Businesses with 250 or more employees at a work location in industries covered by the new recordkeeping regulation must submit information from their 2016 Form 300A by July 1, 2017. These employers will also be required to submit information from all 2017 forms (300A, 300, and 301) by July 1, 2018. Starting in 2019, the information must be submitted by March 2 each year. Businesses with 20-249 employees in high-risk industries, including those healthcare industries mentioned above, must submit information from their 2016 Form 300A by July 1, 2017, and their 2017 Form 300A by July 1, 2018. Starting in 2019, the information must be submitted by March 2 each year.

OSHA will make the injury and illness data public. After removing any Personally Identifiable Information that could be used to identify individual employees, OSHA will post the data on its website, and anyone will be able to download it. Employers in the above-referenced high-risk industries (and those with 250 or more employees) should begin planning now to ensure compliance with the January 1, 2017 reporting deadlines.

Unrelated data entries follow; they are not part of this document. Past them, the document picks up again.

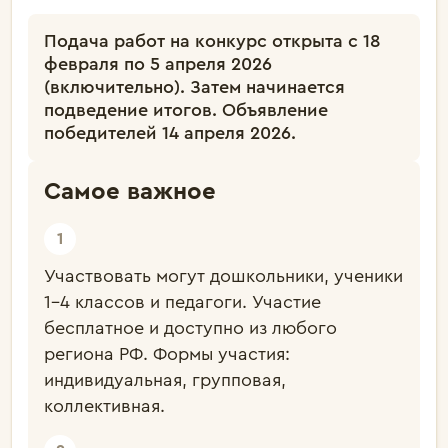
Подача работ на конкурс открыта с 18
февраля по 5 апреля 2026
(включительно). Затем начинается
подведение итогов. Объявление
победителей 14 апреля 2026.
Самое важное
Участвовать могут дошкольники, ученики
1–4 классов и педагоги. Участие
бесплатное и доступно из любого
региона РФ. Формы участия:
индивидуальная, групповая,
коллективная.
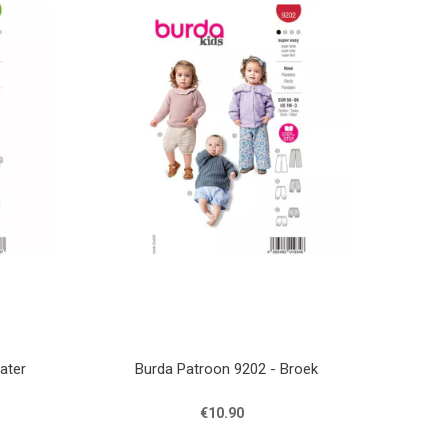
ater
Burda Patroon 9202 - Broek
€10.90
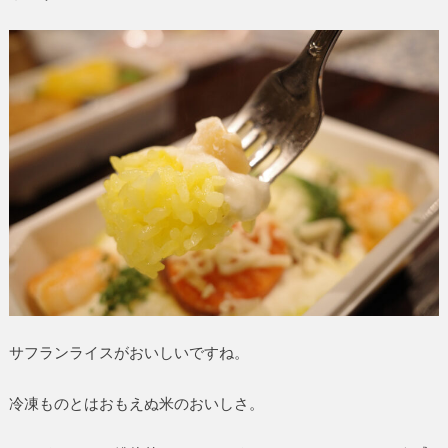
サフランライスがおいしいですね。
冷凍ものとはおもえぬ米のおいしさ。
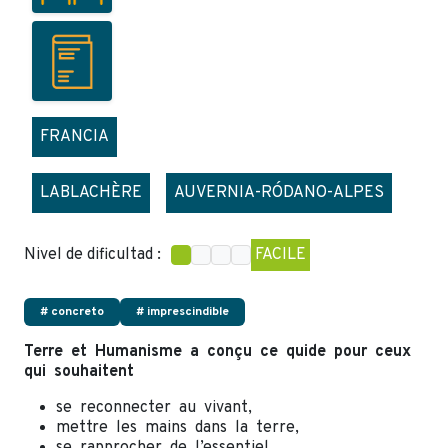
FRANCIA
LABLACHÈRE
AUVERNIA-RÓDANO-ALPES
Nivel de dificultad :
FACILE
# concreto
# imprescindible
Terre et Humanisme
a conçu ce quide pour ceux
qui souhaitent
se reconnecter au vivant,
mettre les mains dans la terre,
se rapprocher de l’essentiel.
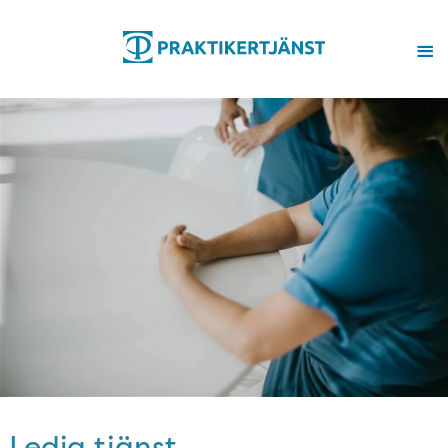
Ledig tjänst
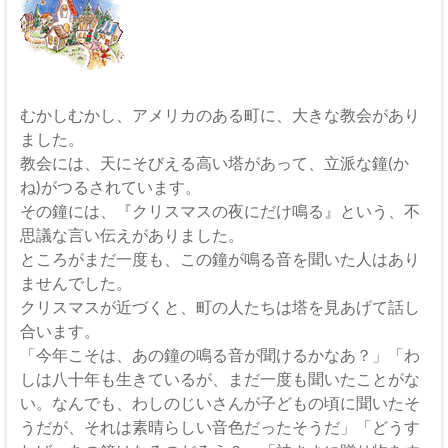
な
る
神
むかしむかし、アメリカのある町に、大きな教会があり
ました。
教会には、天にそびえる高い塔があって、立派な鐘(か
ね)がつるされています。
その鐘には、『クリスマスの夜にだけ鳴る』という、不
思議な言い伝えがありました。
ところがまだ一度も、この鐘が鳴る音を聞いた人はあり
ませんでした。
クリスマスが近づくと、町の人たちは塔を見あげて話し
合います。
「今年こそは、あの鐘の鳴る音が聞けるかなあ？」「わ
しは八十年も生きているが、まだ一度も聞いたことがな
い。なんでも、わしのじいさんが子どもの頃に聞いたそ
うだが、それは素晴らしい音色だったそうだ」「どうす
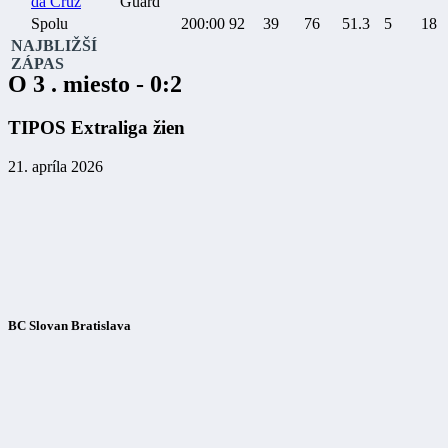
da Cruz
Guard
Spolu
200:00
92
39
76
51.3
5
18
NAJBLIŽŠÍ
ZÁPAS
O 3 . miesto - 0:2
TIPOS Extraliga žien
21. apríla 2026
BC Slovan Bratislava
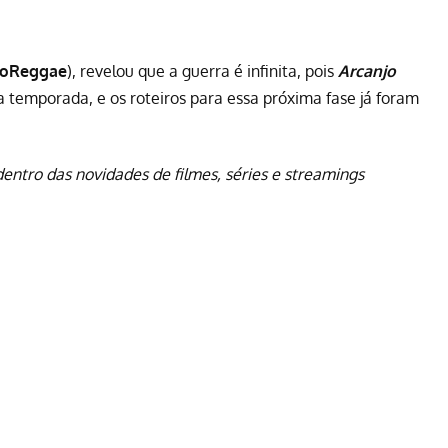
roReggae
), revelou que a guerra é infinita, pois
Arcanjo
temporada, e os roteiros para essa próxima fase já foram
dentro das novidades de filmes, séries e streamings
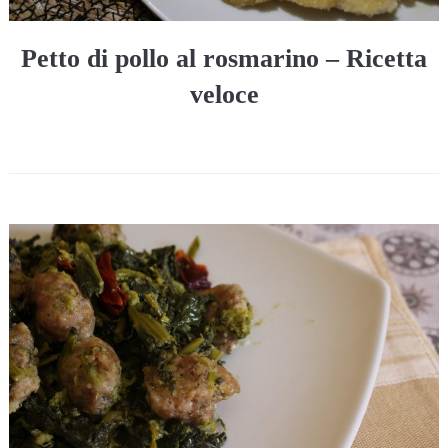
Petto di pollo al rosmarino – Ricetta
veloce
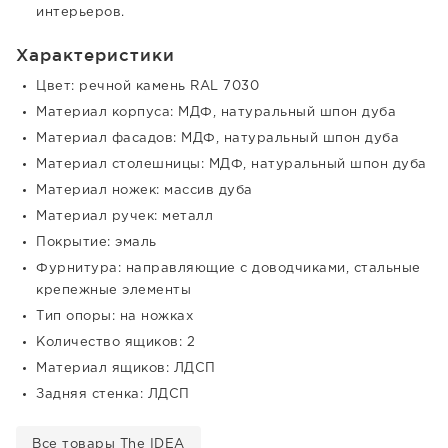
интерьеров.
Характеристики
Цвет: речной камень RAL 7030
Материал корпуса: МДФ, натуральный шпон дуба
Материал фасадов: МДФ, натуральный шпон дуба
Материал столешницы: МДФ, натуральный шпон дуба
Материал ножек: массив дуба
Материал ручек: металл
Покрытие: эмаль
Фурнитура: направляющие с доводчиками, стальные
крепежные элементы
Тип опоры: на ножках
Количество ящиков: 2
Материал ящиков: ЛДСП
Задняя стенка: ЛДСП
Все товары The IDEA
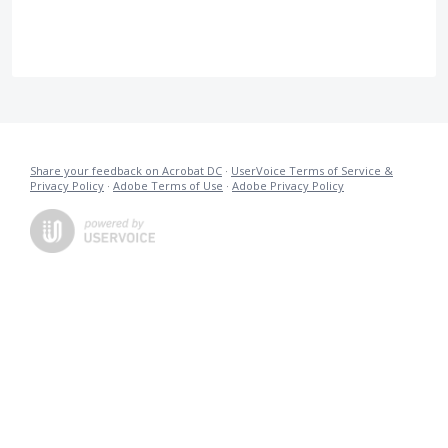
Share your feedback on Acrobat DC
·
UserVoice Terms of Service &
Privacy Policy
·
Adobe Terms of Use
·
Adobe Privacy Policy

The new rule also emphasizes that employees who report workplace related injuries and illnesses may not be discriminated against or retaliated against because they have reported such injuries or illnesses. It provides OSHA with the authority to cite an employer for retaliation even in the absence of any employee complaint. The commentary to the rule says:
  • Employers must have a reasonable procedure for employees to report work-related injuries and illnesses.
  • Employers’ reporting procedures cannot deter or discourage reasonable employees from accurately reporting a workplace injury or illness.
  • Blanket or automatic post-accident testing policies are prohibited and will be viewed as taking an adverse action against, retaliating against, or discouraging employees from reporting accidents.
  • Employers need not specifically suspect drug use before testing, but there should be a reasonable possibility that drug use by a reporting employee was a contributing factor to the reported injury or illness in order for an employer to require testing, and, even then, the testing should be limited to only the employee who caused the accident rather than everyone involved.
Although the new rule does not prohibit all post-accident/post-injury drug testing policies, OSHA’s position is that the circumstances of some accidents make it unlikely that drug use was a contributing factor, and therefore testing employees in these situations would be viewed as retaliation. OSHA provides these examples of circumstances where required drug testing would be suspect:
  • After an employee reports a bee sting;
  • When an employee has a repetitive strain injury;
  • After an injury caused by a lack of machine guarding; or
  • When a machine or tool malfunctions.
The rule acknowledges many employers implement post-accident/post-injury drug testing policies because they are located in states that offer workers’ compensation premium reductions for enacting Drug Free Workplace Policies. Compliance with these workers’ compensation programs or other state or federal laws or regulations requiring post-accident/post-injury or reasonable suspicion testing are still permitted.

Employers must also specifically inform employees: (i) they have the right to report work-related injuries and illnesses; and (ii) the employer is prohibited from retaliating against employees for reporting work-related injuries or illnesses. Employers also must establish a reporting procedure that does not deter or discourage an employee from reporting work-related injuries and illnesses. These posting and reporting requirements are effective as of November 1, 2016.

In light of OSHA’s new rule, employers in the health care industry should review drug testing policies as well as accident/injury reporting policies to ensure they do not violate OSHA's new rules.